PHOENIX – Members of the Navajo Nation are asking a federal judge to require the state to count mail-in ballots from voters on all the state’s reservations that are not received until after Election Day.
The lawsuit filed in federal court says a study of mail service on the remote reservation means that many tribal members who request early ballots won’t receive them on time to mark them and mail them back to county election offices to meet the deadline. So it asks that all ballots postmarked by 7 p.m. on Election Day from any reservation address be counted if they are received within 10 days of the election.
Arizona Secretary of State Katie Hobbs told Capitol Media Services she is powerless to do anything about it.
“The deadline is set by state law,” she said. Hobbs said that’s why she had been trying to do outreach to explain the deadlines and options for returning ballots, especially to residents of areas “that don’t have consistent postal service.”
But O.J. Seamans, co-director of Four Directions, a Native American organization that helped craft the lawsuit, said state laws have to fall if they violate federal statutes and constitutional requirements. And that is exactly what a federal judge is being asked to rule here.
The issue comes down to a matter of time.
According to the lawsuit, it takes less than 18 hours for a certified first-class letter sent from Scottsdale to get to the Maricopa County Recorder’s Office.
By contrast, it takes six days for a first-class certified letter to make it from Pinon to the Navajo County Recorder’s Office in Holbrook.
It appears to be a problem, at least in part, to how the U.S. Postal Service handles rural mail.
Attorney Chris McClure said a piece of certified mail from Teec Nos Pos was tracked through Albuquerque to Flagstaff to Phoenix before winding up in St. Johns.
And even that requires that someone get to a post office in the first place.
All that, said Seamans, goes to the legal question of whether Native Americans have equal access to voting opportunities, something he said is required under the law.
“For people in Scottsdale to go to the post office is like taking a round of golf,” he said. “People on the Navajo reservation, it’s running a marathon and a half over 38 miles in order to find a post office, if not more.”
Then there’s the lack of public transit, the lawsuit states, as well as the additional fuel costs of getting to the post office.
The situation is even more complicated, the lawsuit says, because of the COVID-19 outbreak. That, in turn, is resulting in more people choosing to vote by mail rather than go to a polling station.
All that, said Seamans, combines with state election laws to create a physical impossibility.
He pointed out that, by statute, Arizonans can request a mail ballot for this year’s general election as late as 5 p.m. Oct. 23. Given the amount of time it takes to deliver the ballot in the first place, get it filled out and sent back, Seamans said there’s no way to actually have it arrive by 7 p.m. Nov. 3.
Even if it could arrive on time, he said, there’s still an unconstitutional disparity.
“You can’t say it’s fair when you offer someone 25 days (to return a ballot) and the other one 15 or 10,” Seamans said.
Anyway, he said, it’s not like granting what the lawsuit seeks will create a financial burden.
“The remedy isn’t going to cost anybody anything,” he said. “The people that count the ballots are still going to be there after Nov. 3.”
Seamans acknowledged that the problem of slow delivery are not limited to reservations. He said that residents of rural areas of the state also face similar problems.
But the legal difference is that Native Americans are a “protected class” under the Voting Rights Act.
That law makes it illegal to have any election laws where members of a protect class “have less opportunity than other members of the electorate to participate in the political process and to elect representatives of their choice.”
And the lawsuit says the situation has to be viewed in conjunction with other “practical realities” of life on reservations, including poverty and predominant use of a language other than English.
This isn’t the first time the issue of ballot deadlines in Arizona has gone to court.

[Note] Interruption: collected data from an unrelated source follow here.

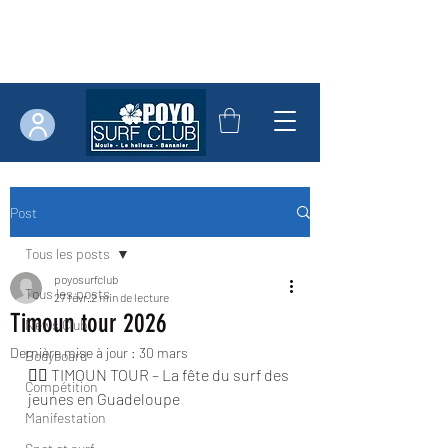
Post
Tous les posts
poyosurfclub
Tous les posts
27 févr.
2 min de lecture
Timoun tour 2026
News Club
Dernière mise à jour :
30 mars
Bodyboard
🏄‍♀️ TIMOUN TOUR – La fête du surf des 
Compétition
jeunes en Guadeloupe
Manifestation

Hobbs was sued last year by two groups who charged that voters are being disenfranchised by the hard-and-fast deadline, especially when the state is promoting that people cast their ballots by mail. That lawsuit also raised a discrimination claim, saying that minority voters, particularly in rural counties, are far more likely not to have their ballots counted because they didn’t arrive on time.
But in a deal reached in June, the two groups that sued agreed to drop the lawsuit. In exchange, Hobbs promised to do more voter education to help ensure that people get their early ballots mailed back in time to meet the Election Day deadline or that they instead drop them off at polling places.